The combination of the pharmacist’s knowledge and experience with these other data enables them to form a prediction regarding the safety of the medication if used as prescribed. With respect to safety, predictions of harm that will likely occur account for certain reasonable expectations as to the medication’s effects and the course of external events. Depending on the degree of harm predicted, pharmacists then interpret their prediction in binary fashion to decide whether it is relatively safe or unsafe to expose the patient to the medication prescribed in the prescription. (This safety prediction and its interpretation are always relative since all medication exposures engender some risks.) Of course, exposures to certain medications engender more and greater risks of harm than others, and pharmacists have a good sense of these relative medication risks. Also, it can be the case that NOT being exposed to a prescribed medication would cause great harm too.

Next, either by being told what the indication and therapeutic goals of the medication prescription are or by inferring the indication and therapeutic goals of the medication prescription from contextual cues (as pharmacists often must do) the process of clinical medication prescription review goes on to combine data and knowledge to form a second prediction about the potential efficacy of the medication if it is used as prescribed. Depending on the degree to which the reviewing pharmacist anticipates the medication, if used as prescribed, can bring therapeutic benefits to the patient, they predict its main therapeutic effects and interpret their prediction considering the indication and therapeutic goal, accounting for the varied time horizons relevant to each case.

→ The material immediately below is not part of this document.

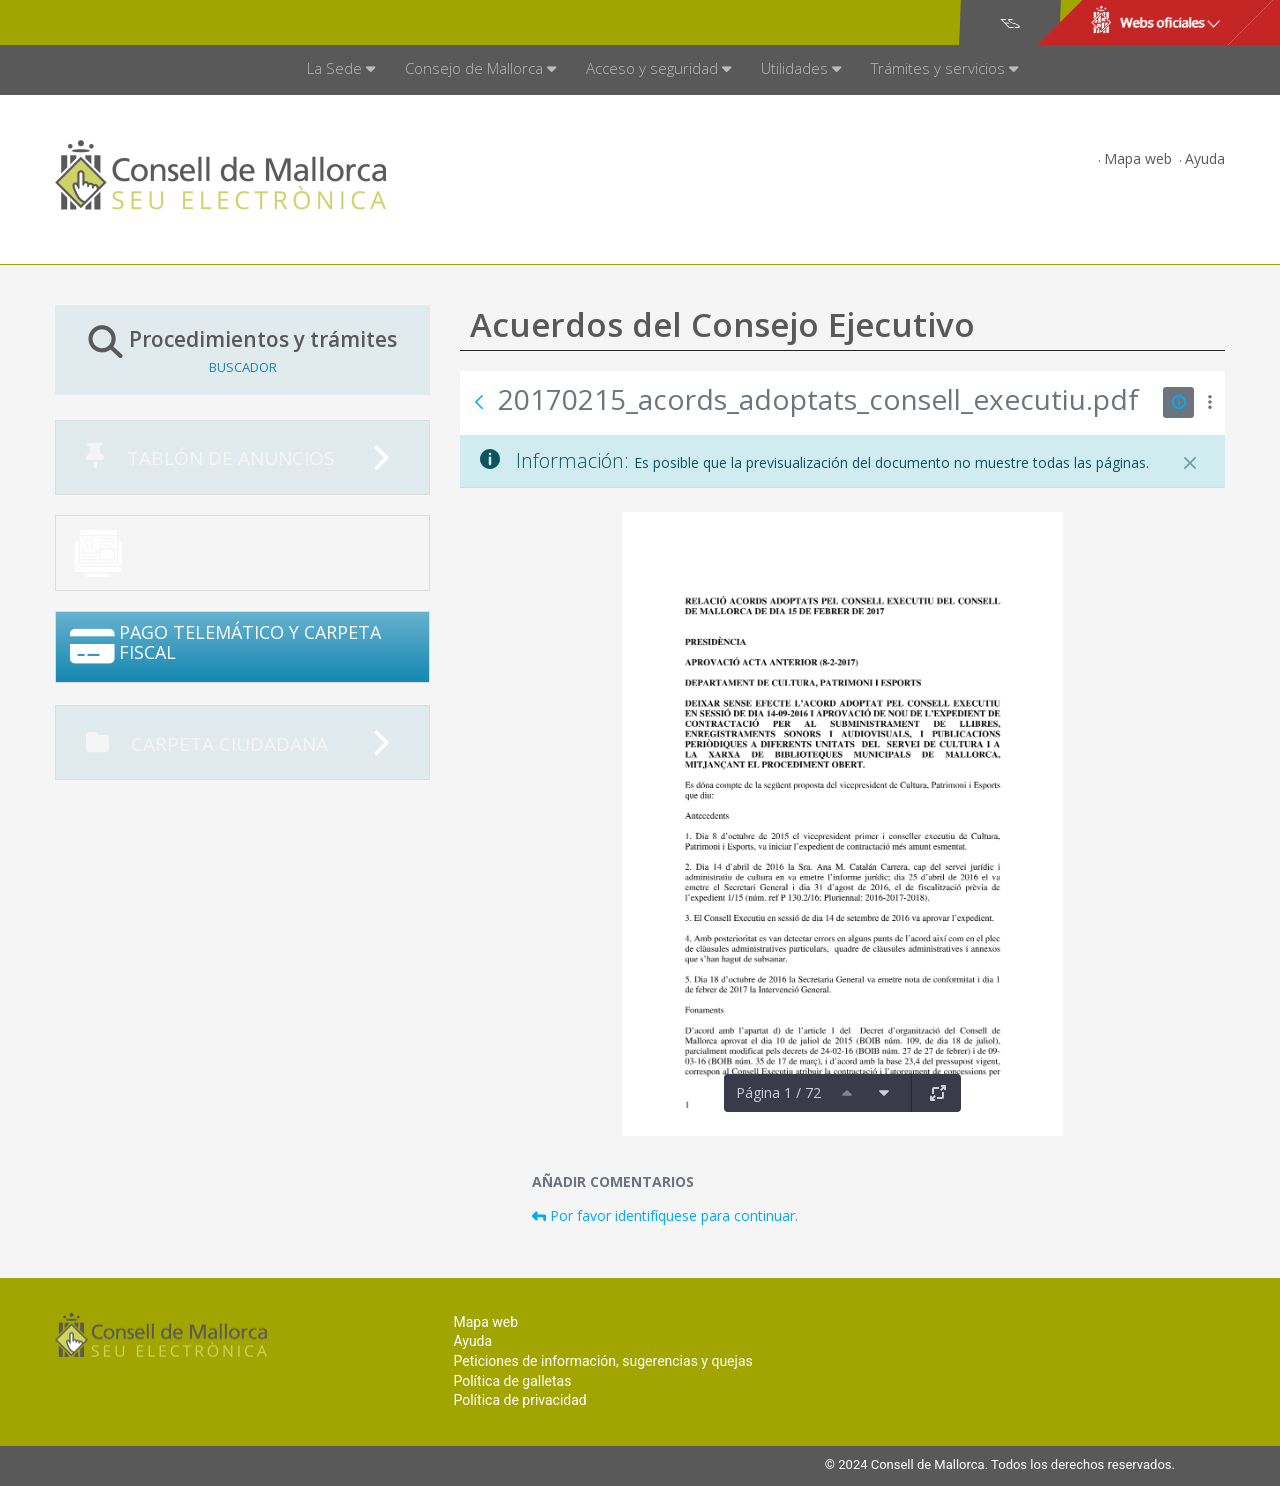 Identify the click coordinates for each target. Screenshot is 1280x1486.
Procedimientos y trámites (242, 349)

This dual prediction method, as pharmacists do it, is loosely called the clinical medication prescription review method. This same method has also been called medication prescription verification, medication prescription checking, medication prescription perfection, medication prescription processing, or evaluation of medication prescription appropriateness.

This clinical method is a method of combining data to arrive at dual predictions that are interpreted using some implicit thresholds for deciding. This is the ONLY method of prescription review used in pharmacy practice today, making it the established and incumbent method.